Tous relèvent dans ces représentations ce qu’il semble désormais commun d’appeler un « biais anti-business » (Ribstein, 2005 ; Shugan, 2006). Les auteurs « modernes » rivalisent d’explications concurrentes pour rendre compte de ces représentations négatives : syndicalisation importante des scénaristes hollywoodiens, méconnaissance du monde de l’entreprise (ce qui suppose « une » vérité de l’entreprise), reflet des tendances de l’opinion, stigmatisation de la richesse… L’analyse la plus convaincante reste celle de Ribstein et Soter : la critique de l’entreprise et du capitalisme ne serait en fait qu’un plaidoyer pro domo pour la liberté de création face aux contraintes du management.
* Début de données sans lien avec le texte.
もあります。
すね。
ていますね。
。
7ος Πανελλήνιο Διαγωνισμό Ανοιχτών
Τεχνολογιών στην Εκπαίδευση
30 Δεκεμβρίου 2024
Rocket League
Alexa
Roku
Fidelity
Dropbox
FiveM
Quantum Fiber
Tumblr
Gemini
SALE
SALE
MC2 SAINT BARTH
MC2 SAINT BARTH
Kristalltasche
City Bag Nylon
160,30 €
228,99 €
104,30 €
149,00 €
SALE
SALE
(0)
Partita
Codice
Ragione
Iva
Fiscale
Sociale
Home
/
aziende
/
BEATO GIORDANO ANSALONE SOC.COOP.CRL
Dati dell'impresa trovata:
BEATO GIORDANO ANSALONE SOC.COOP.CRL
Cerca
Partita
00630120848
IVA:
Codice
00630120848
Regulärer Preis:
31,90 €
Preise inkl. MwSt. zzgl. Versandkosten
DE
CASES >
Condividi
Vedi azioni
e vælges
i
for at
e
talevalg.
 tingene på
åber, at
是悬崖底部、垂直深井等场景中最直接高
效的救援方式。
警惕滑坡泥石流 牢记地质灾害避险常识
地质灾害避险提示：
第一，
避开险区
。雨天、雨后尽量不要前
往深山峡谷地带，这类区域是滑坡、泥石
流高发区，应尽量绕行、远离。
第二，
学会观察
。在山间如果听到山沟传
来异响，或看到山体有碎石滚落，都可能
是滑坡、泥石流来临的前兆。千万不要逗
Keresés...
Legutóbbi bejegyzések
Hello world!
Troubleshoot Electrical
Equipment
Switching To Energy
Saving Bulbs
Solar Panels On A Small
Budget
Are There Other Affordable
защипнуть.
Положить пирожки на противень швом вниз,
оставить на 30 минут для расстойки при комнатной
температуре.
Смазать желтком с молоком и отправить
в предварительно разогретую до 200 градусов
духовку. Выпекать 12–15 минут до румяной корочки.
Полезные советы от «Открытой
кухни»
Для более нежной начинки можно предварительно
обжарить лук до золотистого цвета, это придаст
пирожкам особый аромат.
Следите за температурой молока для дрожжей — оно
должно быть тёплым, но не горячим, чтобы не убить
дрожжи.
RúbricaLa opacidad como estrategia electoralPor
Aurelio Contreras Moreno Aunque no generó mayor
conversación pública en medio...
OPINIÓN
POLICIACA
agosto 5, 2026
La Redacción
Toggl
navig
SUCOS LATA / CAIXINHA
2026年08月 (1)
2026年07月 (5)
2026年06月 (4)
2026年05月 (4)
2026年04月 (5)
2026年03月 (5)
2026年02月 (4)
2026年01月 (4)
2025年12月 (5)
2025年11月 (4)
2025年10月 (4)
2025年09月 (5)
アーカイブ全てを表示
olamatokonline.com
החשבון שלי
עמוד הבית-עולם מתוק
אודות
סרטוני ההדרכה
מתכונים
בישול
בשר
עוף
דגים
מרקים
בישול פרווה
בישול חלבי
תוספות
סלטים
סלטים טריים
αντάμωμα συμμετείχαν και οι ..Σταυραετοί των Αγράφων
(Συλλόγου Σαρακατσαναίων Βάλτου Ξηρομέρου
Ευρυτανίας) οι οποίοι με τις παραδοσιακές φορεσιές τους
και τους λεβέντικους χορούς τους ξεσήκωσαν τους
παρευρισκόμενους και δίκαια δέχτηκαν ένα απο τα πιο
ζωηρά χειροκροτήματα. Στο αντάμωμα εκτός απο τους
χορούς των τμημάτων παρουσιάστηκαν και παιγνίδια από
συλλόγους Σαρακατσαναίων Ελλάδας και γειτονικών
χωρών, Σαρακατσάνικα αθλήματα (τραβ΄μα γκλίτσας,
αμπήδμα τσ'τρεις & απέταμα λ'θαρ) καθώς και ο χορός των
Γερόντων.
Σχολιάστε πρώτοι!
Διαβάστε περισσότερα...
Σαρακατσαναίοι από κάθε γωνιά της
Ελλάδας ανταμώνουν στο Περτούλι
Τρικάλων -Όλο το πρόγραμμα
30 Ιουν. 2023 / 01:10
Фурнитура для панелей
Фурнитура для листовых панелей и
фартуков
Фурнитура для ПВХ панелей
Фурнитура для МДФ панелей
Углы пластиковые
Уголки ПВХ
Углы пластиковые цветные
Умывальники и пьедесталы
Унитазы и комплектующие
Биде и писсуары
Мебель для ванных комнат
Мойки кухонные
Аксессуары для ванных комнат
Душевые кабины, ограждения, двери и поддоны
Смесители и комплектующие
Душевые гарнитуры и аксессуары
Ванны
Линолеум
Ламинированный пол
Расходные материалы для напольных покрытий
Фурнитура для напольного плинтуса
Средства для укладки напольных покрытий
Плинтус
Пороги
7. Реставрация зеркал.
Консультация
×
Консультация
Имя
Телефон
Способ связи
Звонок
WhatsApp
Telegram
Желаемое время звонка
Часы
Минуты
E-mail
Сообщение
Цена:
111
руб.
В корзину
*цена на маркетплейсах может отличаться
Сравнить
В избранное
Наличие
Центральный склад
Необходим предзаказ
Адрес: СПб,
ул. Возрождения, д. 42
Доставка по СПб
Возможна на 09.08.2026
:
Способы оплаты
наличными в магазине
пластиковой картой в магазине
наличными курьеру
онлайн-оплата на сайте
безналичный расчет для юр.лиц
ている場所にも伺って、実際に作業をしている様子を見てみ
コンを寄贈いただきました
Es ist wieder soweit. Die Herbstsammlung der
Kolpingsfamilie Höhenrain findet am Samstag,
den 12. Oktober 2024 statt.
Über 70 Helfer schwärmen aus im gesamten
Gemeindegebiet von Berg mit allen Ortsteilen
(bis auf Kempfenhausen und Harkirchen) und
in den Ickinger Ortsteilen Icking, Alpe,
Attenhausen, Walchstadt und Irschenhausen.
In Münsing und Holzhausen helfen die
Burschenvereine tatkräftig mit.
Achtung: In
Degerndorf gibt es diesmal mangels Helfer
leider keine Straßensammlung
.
Je reviendrai en détail, dans la troisième partie, sur cet argument central.
L’ensemble de ces représentations critiques participent de ce que Parker (2006) appelle la « contre culture » de l’organisation. « Contre culture » et « managérialisme » – les deux versants dialectiquement opposés qui constituent la « culture de l’organisation » – seraient engagés dans un combat idéologique pour l’hégémonie représentationnelle. La troisième partie du chapitre sera l’occasion de revenir sur cette vision bipolaire de la « culture de l’organisation » qui suppose que la « contre culture » constitue une véritable « mise en crise » du capitalisme et de ses institutions.